Here is something I wrote on this subject a while ago




			The problem here arises in the way that words change their use over time.

The term "Field Sports" to denote Hunting Shooting and Fishing uses the word sport in its old fashioned sense.

The anti-hunt lobby always think that they are being very clever in changing "Field Sports" to "Blood Sports", whilst they don't realise that they are actually arguing about the wrong word.

When people think about the word "sport", they might think of football or rugby or cricket.

That&#8217;s fair enough, these days, but in the traditional sense of the word, these are not sports they are games.

Sport refers to the way in which a thing is done. To a sense of fair play and following the rules and general stiff-upper-lippedness. Terribly, terribly British, don&#8217;tcha know, old boy. Etc.

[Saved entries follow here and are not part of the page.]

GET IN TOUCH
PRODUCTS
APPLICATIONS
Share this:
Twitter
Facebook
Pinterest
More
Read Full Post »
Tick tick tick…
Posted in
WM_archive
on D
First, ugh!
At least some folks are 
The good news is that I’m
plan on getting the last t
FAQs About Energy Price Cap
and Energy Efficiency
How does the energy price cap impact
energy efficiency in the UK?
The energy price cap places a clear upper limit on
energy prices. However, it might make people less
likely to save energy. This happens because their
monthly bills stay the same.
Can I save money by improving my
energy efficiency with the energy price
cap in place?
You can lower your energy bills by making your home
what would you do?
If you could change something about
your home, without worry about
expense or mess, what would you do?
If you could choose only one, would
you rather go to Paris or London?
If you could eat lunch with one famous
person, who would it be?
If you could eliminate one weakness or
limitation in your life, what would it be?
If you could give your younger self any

This can still be seen in some modern uses of the word today. When we refer to someone as being "a good sport", we don't mean that he or she is "a good player", we mean that they play in a "sportsmanlike" (there it is again) manner.

We mean that they don't cheat and loose (or win) gracefully and generally follow the rules of good "sportsmanship" (and again).

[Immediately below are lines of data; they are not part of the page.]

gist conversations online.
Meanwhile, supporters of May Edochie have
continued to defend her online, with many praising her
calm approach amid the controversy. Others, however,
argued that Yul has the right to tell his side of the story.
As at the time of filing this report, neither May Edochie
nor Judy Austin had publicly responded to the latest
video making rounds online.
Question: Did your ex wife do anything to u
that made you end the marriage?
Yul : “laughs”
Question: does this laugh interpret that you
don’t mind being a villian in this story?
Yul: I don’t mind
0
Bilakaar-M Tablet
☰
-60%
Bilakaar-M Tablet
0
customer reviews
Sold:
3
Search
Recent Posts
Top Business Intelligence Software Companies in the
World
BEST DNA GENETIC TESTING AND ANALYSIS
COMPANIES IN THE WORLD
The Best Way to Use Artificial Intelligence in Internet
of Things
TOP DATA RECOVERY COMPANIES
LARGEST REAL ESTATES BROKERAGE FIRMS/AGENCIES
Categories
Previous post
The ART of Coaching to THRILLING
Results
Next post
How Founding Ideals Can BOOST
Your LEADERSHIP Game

Indeed, the Concise Oxford English Dictionary still contains the following definitions for sport :

"4 colloq. a a fair or generous person. b a person behaving in a specified way, esp. regarding rules, etc."

When we talk about Field Sports, we do so because the term refers to the sportsmanlike way in which the written and unwritten rules that have developed over the years to give the quarry a sporting chance are honoured and adhered to.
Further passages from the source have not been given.